'''
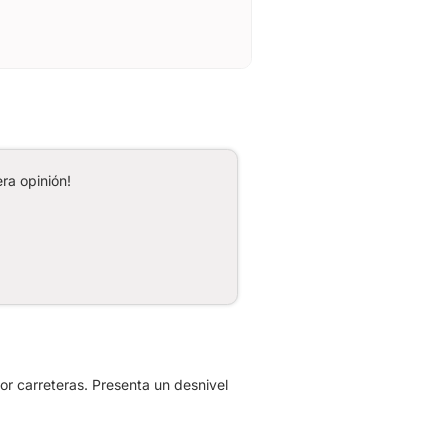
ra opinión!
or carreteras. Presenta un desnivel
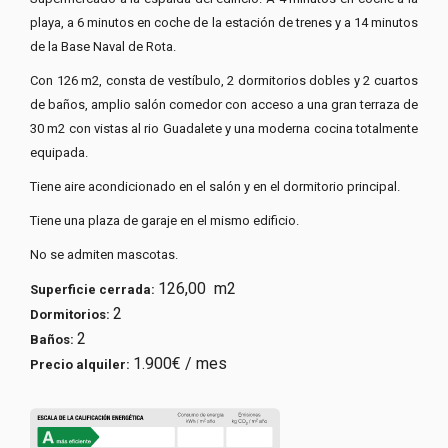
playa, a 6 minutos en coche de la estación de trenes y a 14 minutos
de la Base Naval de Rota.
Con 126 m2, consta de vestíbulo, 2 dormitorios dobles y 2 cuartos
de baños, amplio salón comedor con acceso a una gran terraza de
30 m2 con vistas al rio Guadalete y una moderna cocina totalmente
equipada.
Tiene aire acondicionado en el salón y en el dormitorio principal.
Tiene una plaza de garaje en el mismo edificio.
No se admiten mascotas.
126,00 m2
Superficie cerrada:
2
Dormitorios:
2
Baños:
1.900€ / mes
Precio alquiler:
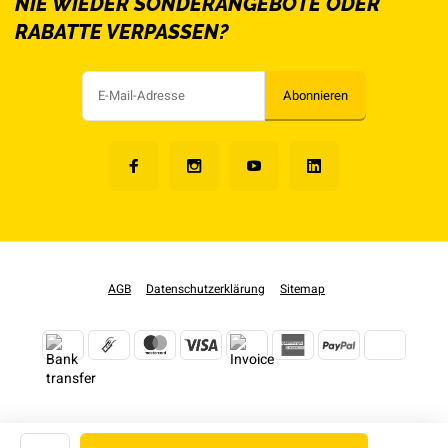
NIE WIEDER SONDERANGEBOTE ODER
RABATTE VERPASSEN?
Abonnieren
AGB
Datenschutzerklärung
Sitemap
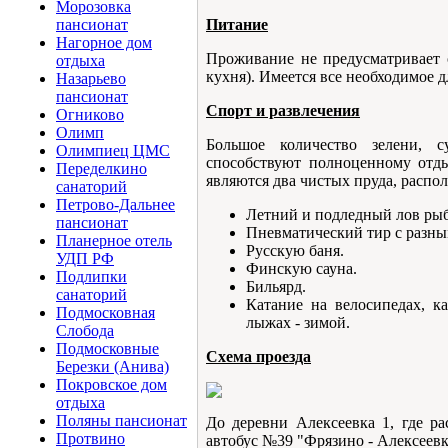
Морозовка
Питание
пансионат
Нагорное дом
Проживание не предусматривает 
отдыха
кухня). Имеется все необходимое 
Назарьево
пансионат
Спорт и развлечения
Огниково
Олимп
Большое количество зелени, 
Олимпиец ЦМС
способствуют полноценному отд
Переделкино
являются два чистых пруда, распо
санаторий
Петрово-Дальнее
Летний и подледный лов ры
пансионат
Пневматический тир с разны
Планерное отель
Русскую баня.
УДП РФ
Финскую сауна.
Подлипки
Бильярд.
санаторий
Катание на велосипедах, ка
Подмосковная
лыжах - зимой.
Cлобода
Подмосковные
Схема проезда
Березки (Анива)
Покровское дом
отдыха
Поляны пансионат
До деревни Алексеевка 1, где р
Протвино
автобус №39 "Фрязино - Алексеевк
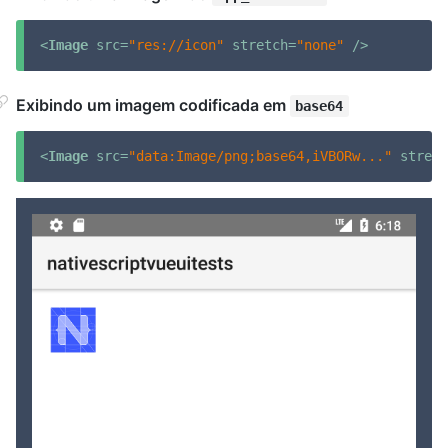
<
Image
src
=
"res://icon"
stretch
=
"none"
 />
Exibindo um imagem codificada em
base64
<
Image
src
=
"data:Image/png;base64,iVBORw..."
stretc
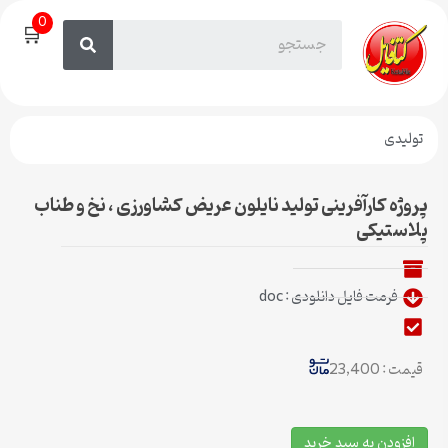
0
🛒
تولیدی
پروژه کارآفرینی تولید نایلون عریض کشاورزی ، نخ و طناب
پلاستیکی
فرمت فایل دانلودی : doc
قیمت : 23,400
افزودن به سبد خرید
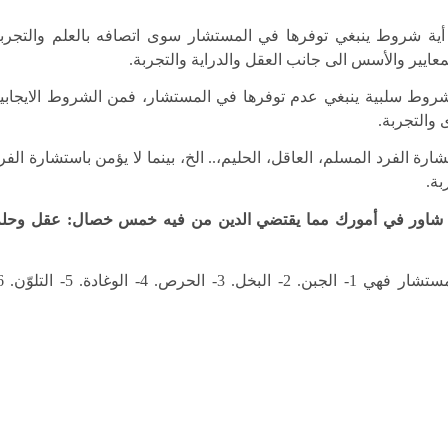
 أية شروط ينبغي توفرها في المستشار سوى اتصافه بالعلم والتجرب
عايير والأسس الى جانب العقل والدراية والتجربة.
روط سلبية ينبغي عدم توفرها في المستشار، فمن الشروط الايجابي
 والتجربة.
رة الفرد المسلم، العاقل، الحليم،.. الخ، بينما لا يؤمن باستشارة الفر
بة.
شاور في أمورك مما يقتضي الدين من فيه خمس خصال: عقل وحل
'''
Pull every line containing "المستشار" out of the records.

* [Task solution]:
 أية شروط ينبغي توفرها في المستشار سوى اتصافه بالعلم والتجرب
روط سلبية ينبغي عدم توفرها في المستشار، فمن الشروط الايجابي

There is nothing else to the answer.